Ethereum diving into technicality
Ethereum is approaching a technical zone, where downside pressure appears to be running out. ETH is currently trading near $2,900 after weeks of relentless selling, with momentum indicators clearly signaling oversold conditions. The current setup suggests that Ethereum may be closer to a recovery phase than another leg down, even though the broader market trend remains precarious.
The Relative Strength Index (RSI) offers the most significant signal. On the daily time frame, RSI is struggling to move lower after already falling into oversold territory. Historically, this behavior has marked periods when sellers begin to lose control, even if a full trend reversal does not occur immediately. Oversold conditions do not guarantee a bottom, but they do indicate that the risk-reward for initiating new short positions is getting worse.

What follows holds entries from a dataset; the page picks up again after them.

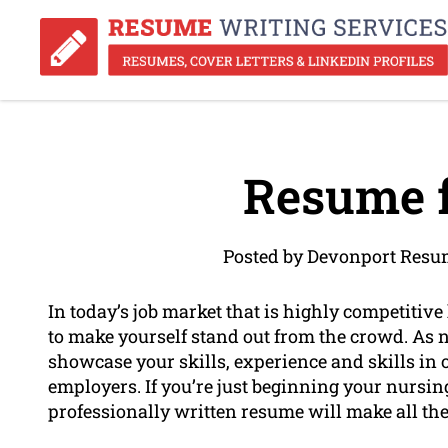
Resume f
Posted by Devonport Resu
In today’s job market that is highly competitive
to make yourself stand out from the crowd. As 
showcase your skills, experience and skills in o
employers. If you’re just beginning your nursing
professionally written resume will make all the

Price structure supports this interpretation. Ethereum has lost all major moving averages, including the 50-, 100- and 200-day lines, confirming a bearish medium-term trend. At the same time, this also suggests that substantial technical damage has already been done. Markets rarely move in straight lines, and after such a prolonged decline, stabilization or a relief bounce becomes the more probable near-term outcome.
This does not imply that Ethereum is starting a new bull market. Any near-term recovery would likely be corrective rather than impulsive, with the macro structure still firmly bearish. Significant resistance remains in the $3,200-$3,400 zone. Even so, a recovery attempt is the most realistic expectation given the oversold RSI, waning downside momentum and price proximity to historically reactive levels.